## Exercise details
Your copy should match the records below exactly, except for the pictures.

BEGIN Source material

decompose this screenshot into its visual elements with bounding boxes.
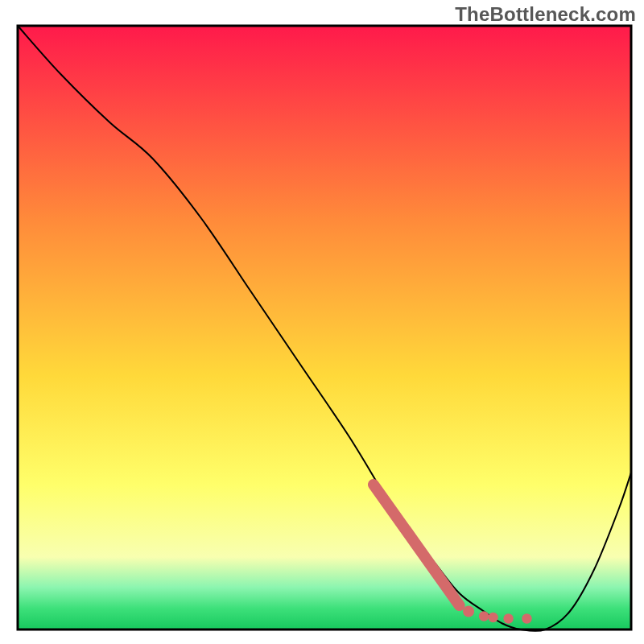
highlight-dot xyxy=(479,611,489,621)
bottleneck-chart: TheBottleneck.com xyxy=(0,0,644,644)
highlight-dot xyxy=(522,613,531,623)
highlight-dot xyxy=(488,613,497,622)
chart-canvas xyxy=(0,0,644,644)
highlight-dot xyxy=(463,606,474,617)
highlight-dot xyxy=(503,613,513,623)
watermark-text: TheBottleneck.com xyxy=(455,3,636,26)
plot-background xyxy=(18,26,631,630)
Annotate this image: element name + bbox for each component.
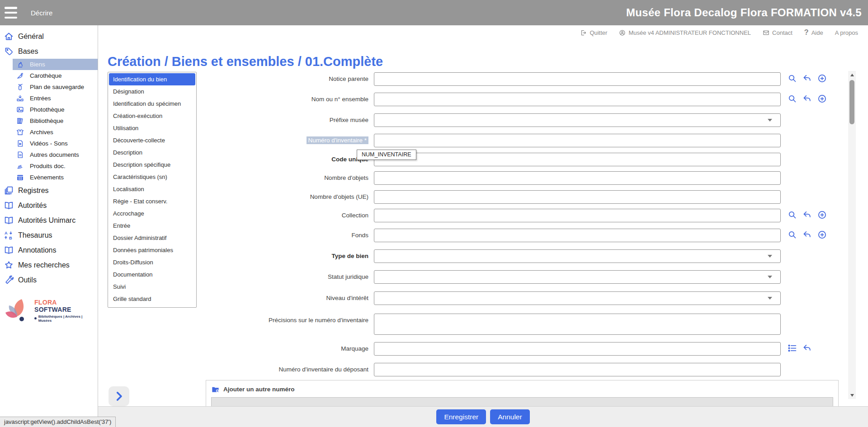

END Source material

## Answer to this problem
decompose this screenshot into its visual elements with bounding boxes.
highlight-dot xyxy=(479,611,489,621)
bottleneck-chart: TheBottleneck.com xyxy=(0,0,644,644)
highlight-dot xyxy=(522,613,531,623)
highlight-dot xyxy=(488,613,497,622)
chart-canvas xyxy=(0,0,644,644)
highlight-dot xyxy=(463,606,474,617)
highlight-dot xyxy=(503,613,513,623)
watermark-text: TheBottleneck.com xyxy=(455,3,636,26)
plot-background xyxy=(18,26,631,630)
Annotate this image: element name + bbox for each component.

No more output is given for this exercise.